Sprint has claimed in the past that their mobile broadband network (inclusive of data roaming) reaches some 21 million people, and that it has three times the coverage of AT&T’s current 3G network. Yet throughout 2009, the company has also seen itself plunged into hard financial straits.
In the second quarter of 2009, Sprint reported a net loss of more than a quarter-billion dollars – $384 million – and a diluted loss per share of 13 cents.

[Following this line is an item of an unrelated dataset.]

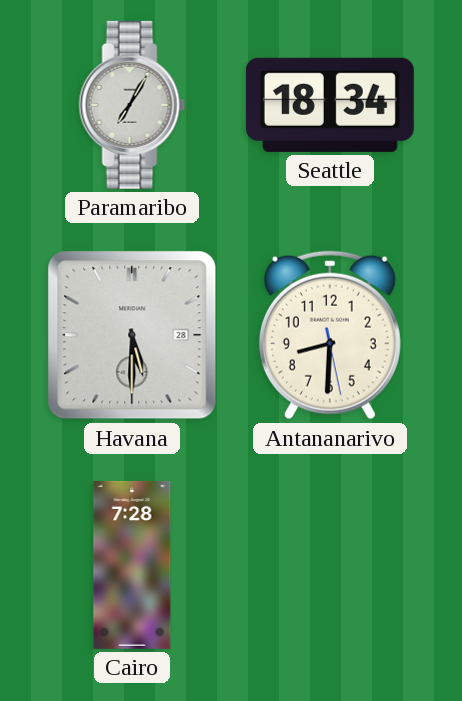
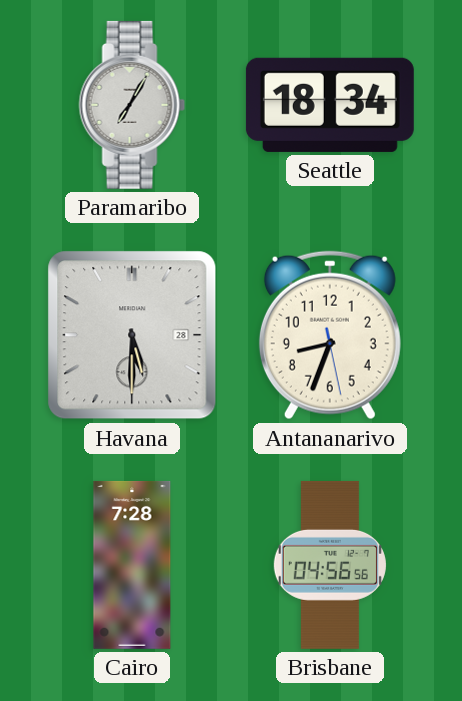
Antananarivo: 8:30 -> 8:33
Brisbane: none -> 04:56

Customer numbers fell from 49.1 million in the first quarter of 2009 to 48.8 million at the close of the second, despite robust early returns for the Palm Pre smartphone.
In addition, Sprint could find itself challenged heavily by AT&T’s announced plans to boost speeds for its 3G network in six U.S. cities, including Chicago, Dallas, Houston, Los Angeles, Miami and Charlotte, N.C., by the end of 2009. According to AT&T, the upgraded network platform will perform at theoretical speeds of 7.2M bps, although it is unlikely that actual customers could achieve such speeds in real life.
AT&T plans on accompanying this rollout with six new smartphones compatible with this HSPA (High Speed Packet Access) 7.2 technology, which could further challenge momentum of the Palm Pre.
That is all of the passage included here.